The original film's ending, in comparison, is bizarre. Stanley asks out the waitress, and it turns out she's busy that night--so he'll try again another night. That ends his part. But what, I hear you ask, happens to Satan? Well, the devil reaches his mark of a billion souls early, and decides that he doesn't need Stanley's soul. So he gives it back, and hops upstairs to Heaven. Once there, he brags to God that he not only won, but did an act of goodness. He brags about the look on Stanley's face. God points out that he did it not out of goodness, but for the personal satisfaction of seeing Stanley's response. The devil shrugs, and agrees to go back to Earth, ask for soul back, and then return it, without the satisfaction this time. But Stanley destroys the contract before the devil gets to him, and when he tries to get back to heaven, he learns God locked the door behind him.
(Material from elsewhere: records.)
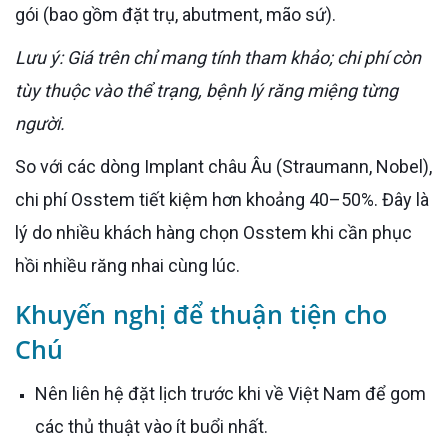
gói (bao gồm đặt trụ, abutment, mão sứ).
Lưu ý: Giá trên chỉ mang tính tham khảo; chi phí còn
tùy thuộc vào thể trạng, bệnh lý răng miệng từng
người.
So với các dòng Implant châu Âu (Straumann, Nobel),
chi phí Osstem tiết kiệm hơn khoảng 40–50%. Đây là
lý do nhiều khách hàng chọn Osstem khi cần phục
hồi nhiều răng nhai cùng lúc.
Khuyến nghị để thuận tiện cho
Chú
Nên liên hệ đặt lịch trước khi về Việt Nam để gom
các thủ thuật vào ít buổi nhất.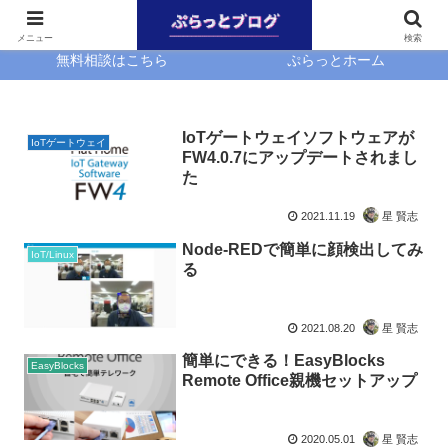
ホーム
EasyBlocks
メニュー
検索
無料相談はこちら
ぷらっとホーム
IoTゲートウェイソフトウェアが
IoTゲートウェイ
FW4.0.7にアップデートされまし
た
2021.11.19
星 賢志
Node-REDで簡単に顔検出してみ
IoT/Linux
る
2021.08.20
星 賢志
簡単にできる！EasyBlocks
EasyBlocks
Remote Office親機セットアップ
2020.05.01
星 賢志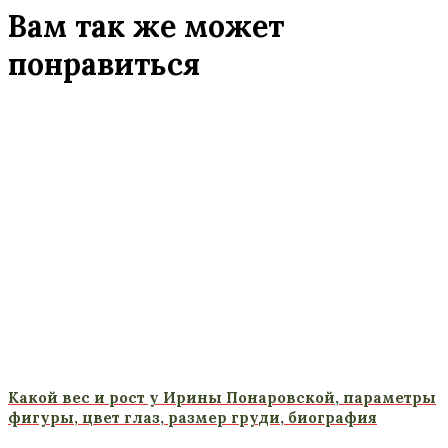
Вам так же может
понравиться
Какой вес и рост у Ирины Понаровской, параметры
фигуры, цвет глаз, размер груди, биография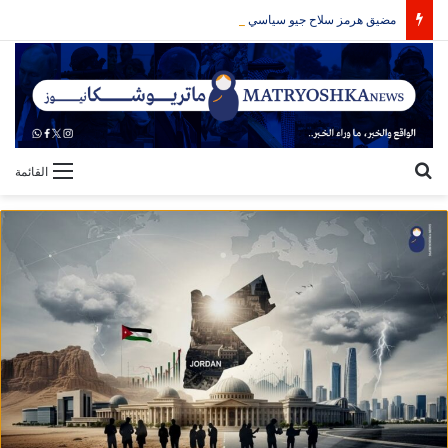
مضيق هرمز سلاح جيو سياسي يقفل الباب على الحرب
بحث عن
القائمة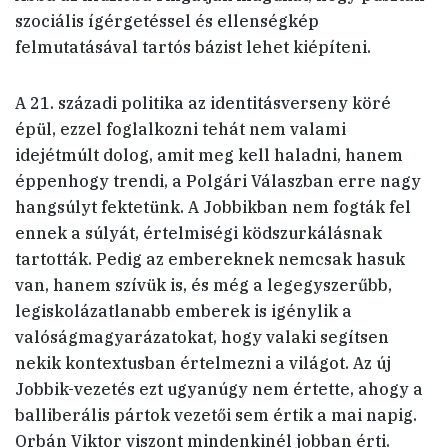
szociális ígérgetéssel és ellenségkép
felmutatásával tartós bázist lehet kiépíteni.
A 21. századi politika az identitásverseny köré
épül, ezzel foglalkozni tehát nem valami
idejétmúlt dolog, amit meg kell haladni, hanem
éppenhogy trendi, a Polgári Válaszban erre nagy
hangsúlyt fektetünk. A Jobbikban nem fogták fel
ennek a súlyát, értelmiségi ködszurkálásnak
tartották. Pedig az embereknek nemcsak hasuk
van, hanem szívük is, és még a legegyszerűbb,
legiskolázatlanabb emberek is igénylik a
valóságmagyarázatokat, hogy valaki segítsen
nekik kontextusban értelmezni a világot. Az új
Jobbik-vezetés ezt ugyanúgy nem értette, ahogy a
balliberális pártok vezetői sem értik a mai napig.
Orbán Viktor viszont mindenkinél jobban érti.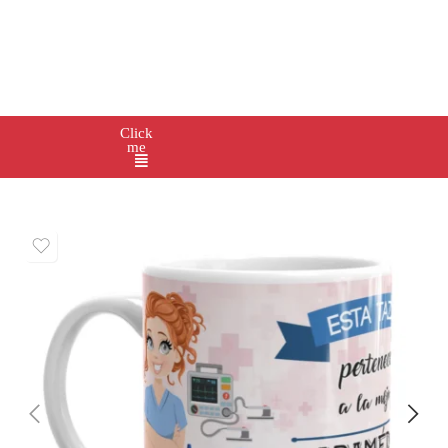
Click
me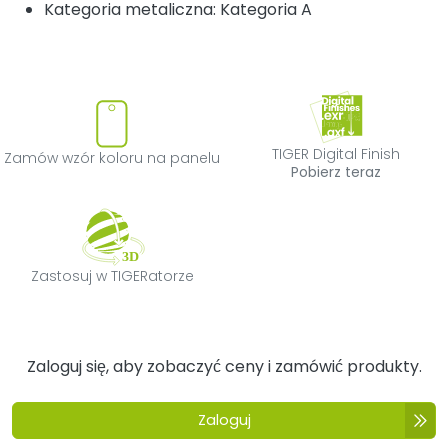
Kategoria metaliczna: Kategoria A
Zamów wzór koloru na panelu
TIGER Digital F
TIGER Digital Finish
Zamów wzór koloru na panelu
Pobierz teraz
Zastosuj w TIGERatorze
Zastosuj w TIGERatorze
Zaloguj się, aby zobaczyć ceny i zamówić produkty.
Zaloguj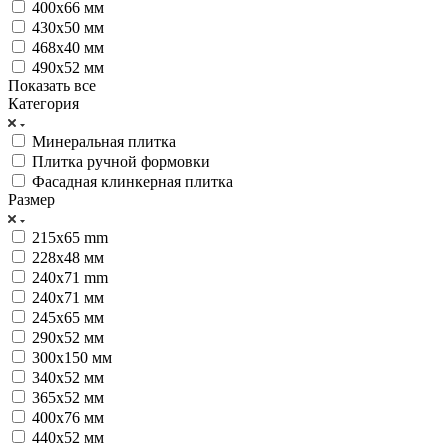
400х66 мм
430х50 мм
468x40 мм
490х52 мм
Показать все
Категория
Минеральная плитка
Плитка ручной формовки
Фасадная клинкерная плитка
Размер
215x65 mm
228х48 мм
240x71 mm
240х71 мм
245х65 мм
290х52 мм
300х150 мм
340х52 мм
365х52 мм
400х76 мм
440х52 мм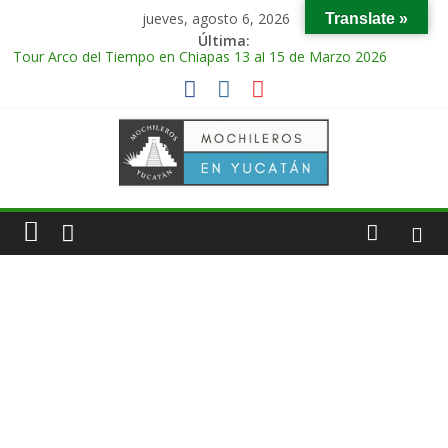
jueves, agosto 6, 2026
Translate »
Última:
Tour Arco del Tiempo en Chiapas 13 al 15 de Marzo 2026
Tour Tikal Magico en Guatemala 31 de Octubre al 2 de
Noviembre 2025
Tour Ruta Puuc 1 de Febrero del 2026
Excursión Volcán Chichonal en Chiapas 28 y 29 de Marzo 2026
Tour Calakmul Magico 28 de Febrero y 1 de Marzo 2026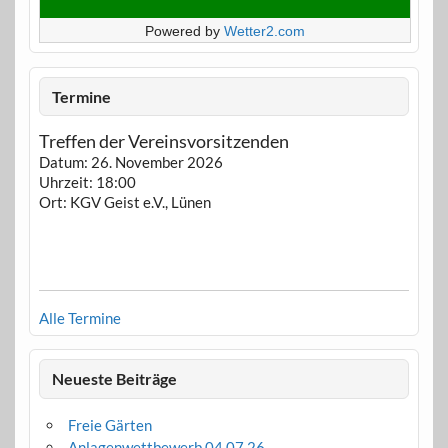
Powered by
Wetter2.com
Termine
Treffen der Vereinsvorsitzenden
Datum:
26. November 2026
Uhrzeit:
18:00
Ort:
KGV Geist e.V., Lünen
Alle Termine
Neueste Beiträge
Freie Gärten
Anlagenwettbewerb 04.07.26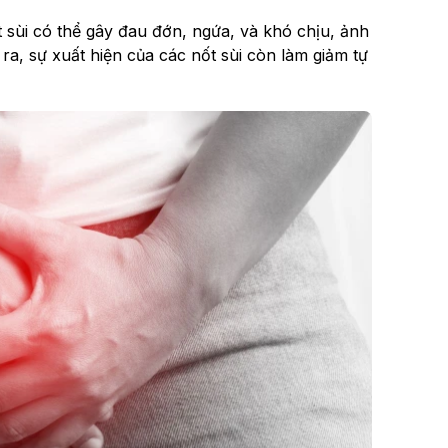
 sùi có thể gây đau đớn, ngứa, và khó chịu, ảnh
a, sự xuất hiện của các nốt sùi còn làm giảm tự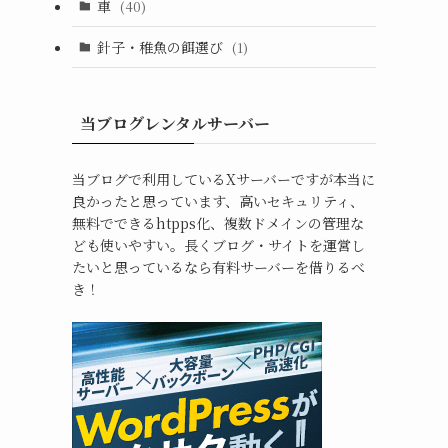
車
(40)
針子・稚魚の餌選び
(1)
当ブログレンタルサーバー
当ブログで利用しているXサーバーですが本当に
良かったと思っています、高いセキュリティ、
無料でできるhtpps化、複数ドメインの管理な
ども使いやすい。長くブログ・サイトを運営し
たいと思っているなら有料サーバーを借りるべ
き！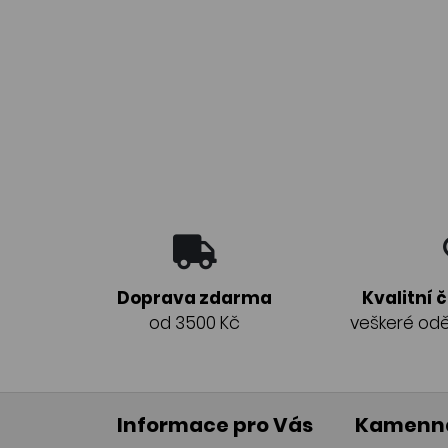
Doprava zdarma
Kvalitní 
od 3500 Kč
veškeré odě
Informace pro Vás
Kamenná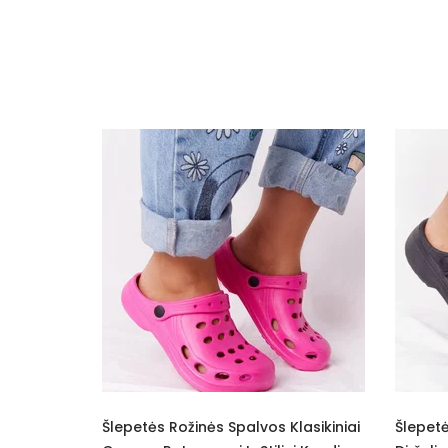
Spalva
Pado spalva
Užsegimas
Išorinė medžiaga
Vidus
Kulno tipas
Platforma / padas
Pamušalas
Kategorija
Būklė
palvos Klasikiniai
Šlepetės Juodos Ventiliuojamos Su
Pašiltinimo tipas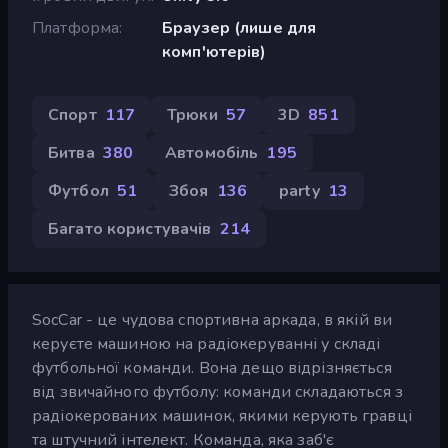
Платформа
Браузер (лише для
комп'ютерів)
Спорт
117
Трюки
57
3D
851
Битва
380
Автомобіль
195
Футбол
51
Збоя
136
party
13
Багато користувачів
214
SocCar - це чудова спортивна аркада, в якій ви
керуєте машиною на радіокеруванні у складі
футбольної команди. Вона дещо відрізняється
від звичайного футболу: команди складаються з
радіокерованих машинок, якими керують гравці
та штучний інтелект. Команда, яка заб'є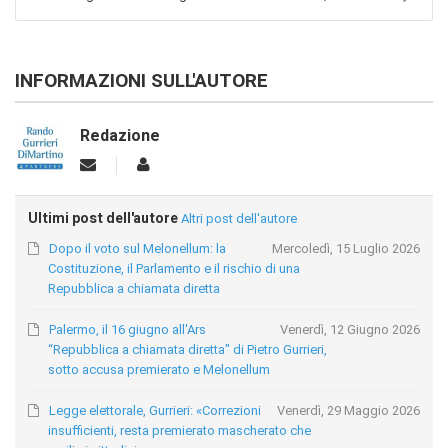
INFORMAZIONI SULL'AUTORE
Redazione
Ultimi post dell'autore
Altri post dell'autore
Dopo il voto sul Melonellum: la
Mercoledì, 15 Luglio 2026
Costituzione, il Parlamento e il rischio di una
Repubblica a chiamata diretta
Palermo, il 16 giugno all'Ars
Venerdì, 12 Giugno 2026
“Repubblica a chiamata diretta" di Pietro Gurrieri,
sotto accusa premierato e Melonellum
Legge elettorale, Gurrieri: «Correzioni
Venerdì, 29 Maggio 2026
insufficienti, resta premierato mascherato che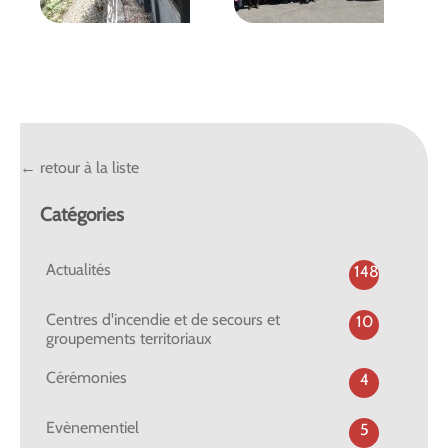
← retour à la liste
Catégories
Actualités
148
Centres d'incendie et de secours et
10
groupements territoriaux
Cérémonies
4
Evènementiel
5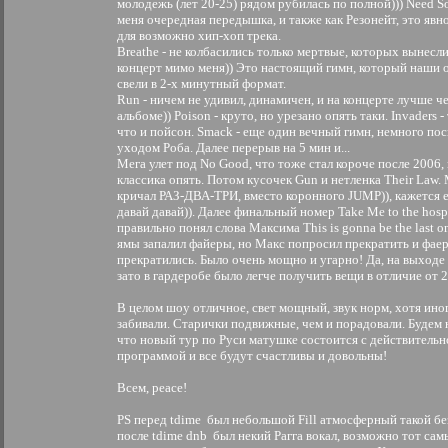
молодежь (лет 20-25) рядом рубилась по полной))) Need So
меня очередная передышка, и также как Резонейт, это явн
для возможно хип-хоп трека.
Breathe - не колбасились только мертвые, которых вынесли
концерт мимо меня)) Это настоящий гимн, который наши 
свели в 2-х минутный формат.
Run - ничем не удивил, динамичен, и на концерте лучше ч
альбоме)) Poison - круто, но урезано опять таки. Invaders -
что и пойсон. Smack - еще один вечный гимн, немного пос
уходом Роба. Далее перерыв на 5 мин и...
Мега улет под No Good, что тоже стал короче после 2006, 
классика опять. Потом кусочек Gun и нетленка Their Law.
кричал РАЗ-ДВА-ТРИ, вместо коронного JUMP)), кажется е
давай давай)). Далее финальный номер Take Me to the hospi
правильно понял слова Максима This is gonna be the last o
ямы запалил файеры, но Макс попросил прекратить и фае
прекратились. Было очень мощно и угарно! Да, на выходе
зато в гардеробе было легче получить вещи в отличие от 2
В целом шоу отличное, свет мощный, звук норм, хотя иног
забивали. Старички подвижные, чем и порадовали. Будем н
что новый тур по Руси матушке состоится с действительн
программой и все будут счастливы и довольны!
Всем, peace!
PS перед tdime был небольшой Fill атмосферный такой без
после tdime dnb был некий Рагга вокал, возможно тот самы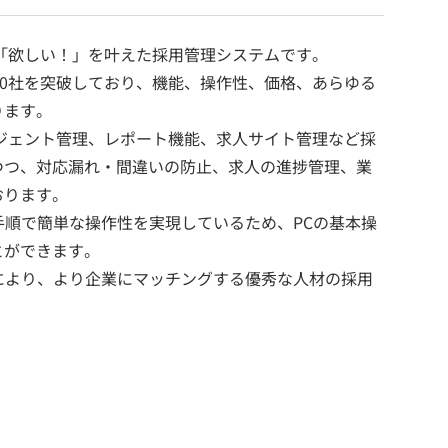
の「欲しい！」を叶えた採用管理システムです。
00社を突破しており、機能、操作性、価格、あらゆる
ります。
ージェント管理、レポート機能、求人サイト管理など採
つつ、対応漏れ・間違いの防止、求人の進捗管理、業
おります。
手順で簡単な操作性を実現しているため、PCの基本操
とができます。
により、より企業にマッチングする優秀な人材の採用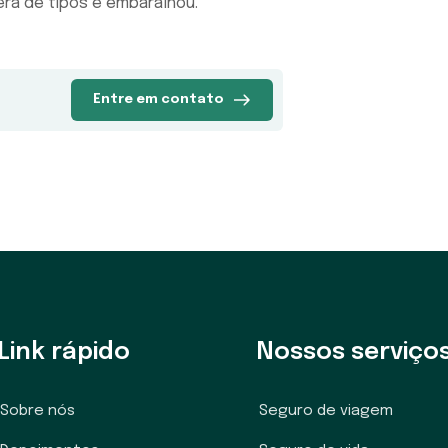
a de tipos e embaralhou.
Entre em contato
Link rápido
Nossos serviço
Sobre nós
Seguro de viagem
Enraged for the first time ever in the film, the Devil vows to continue ruining the Earth, and making it so bad no one ever gets to heaven again. Which is fair enough; it's practically a super-villain origin story in that it firmly establishes Satan's motivation for being evil for evil's sake. The really theologically troubling part is that all through his vowing speech and through the first half of the credits, God is laughing mockingly. It's pretty terrifying, actually. And something of an odd way to end a comedy.
Final note: I'd recommend the original Bedazzled over the later version. Not for the superior plot, or the better characters, which it certainly has, but for the rapport between Stanley and Satan. Whether they're discussing death bed repentance, entertaining God, or scamming old ladies, the straight back-and-forth is what makes the movie. Satan's not just the guy who takes your soul; he's your best friend.
And now, as promised, clips. Here's the 2000 version:
And the original:
Honestly, I think those two clips may show the difference between them better than any amount of words. (I hope you scrolled to the bottom first. You may have saved yourself some time.)